EXERCISE DESCRIPTION » Reproduce the full listing below unchanged, apart from the pictures.

DATASET EXTRACT »
§ §
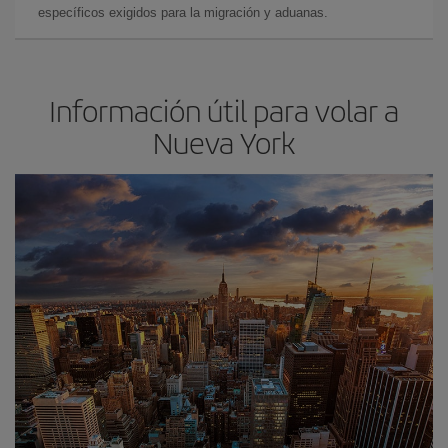
específicos exigidos para la migración y aduanas.
Información útil para volar a
Nueva York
§ §
EXERCISE SOLUTION »
específicos exigidos para la migración y aduanas.
Información útil para volar a
Nueva York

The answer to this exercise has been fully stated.